Machine Learning Data Preprocessing

Raw data collected from the real world is rarely clean or ready for a Machine Learning model. It contains missing values, inconsistent formats, outliers, and irrelevant columns. Data preprocessing is the process of transforming raw data into a clean, structured form that algorithms can understand and learn from effectively.

Why Preprocessing Matters

Algorithms work with numbers and patterns. When data contains errors, gaps, or wildly inconsistent scales, the model learns the wrong patterns. A model trained on messy data produces unreliable predictions regardless of how powerful the algorithm is.

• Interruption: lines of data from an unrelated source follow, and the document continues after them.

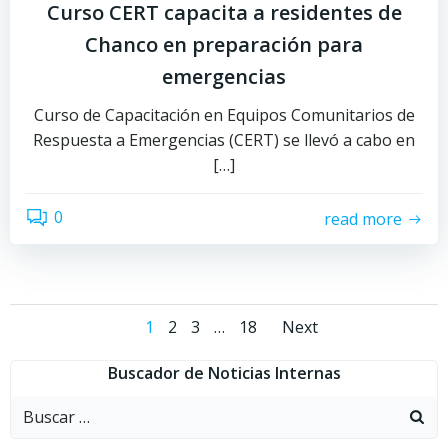
Curso CERT capacita a residentes de
Chanco en preparación para
emergencias
Curso de Capacitación en Equipos Comunitarios de
Respuesta a Emergencias (CERT) se llevó a cabo en
[…]
0
read more
Navegación
Navegac
Página
Página
Página
Página
1
2
3
…
18
Next
por
por
Buscador de Noticias Internas
Buscar:
las
las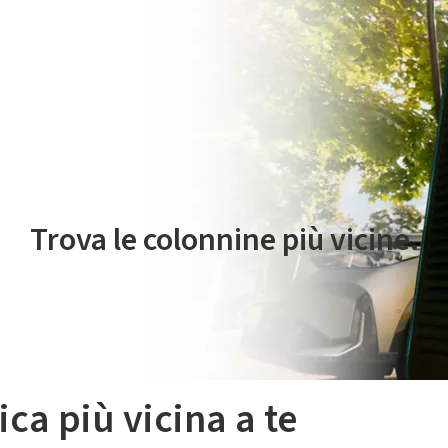
 servizio di mobilità elettrica è gestito da Plenitude On The Road S.r
Trova le colonnine più vicine.
ica più vicina a te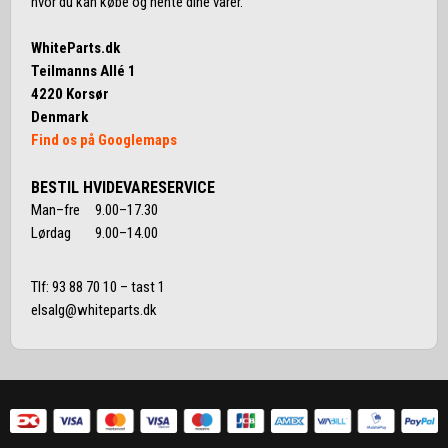
hvor du kan købe og hente dine varer.
WhiteParts.dk
Teilmanns Allé 1
4220 Korsør
Denmark
Find os på Googlemaps
BESTIL HVIDEVARESERVICE
Man–fre 9.00–17.30
Lørdag 9.00–14.00
Tlf:
93 88 70 10
– tast 1
elsalg@whiteparts.dk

Raw Data Problems → Model Problems

Missing values      → Algorithm crashes or learns wrong patterns
Wrong data types    → Calculations fail
Huge scale gaps     → One feature dominates all others
Duplicate records   → Model learns same example twice

Step 1: Handling Missing Values

Missing values appear as empty cells, "NA", "NULL", or similar placeholders. The approach for handling them depends on how many values are missing and the importance of that column.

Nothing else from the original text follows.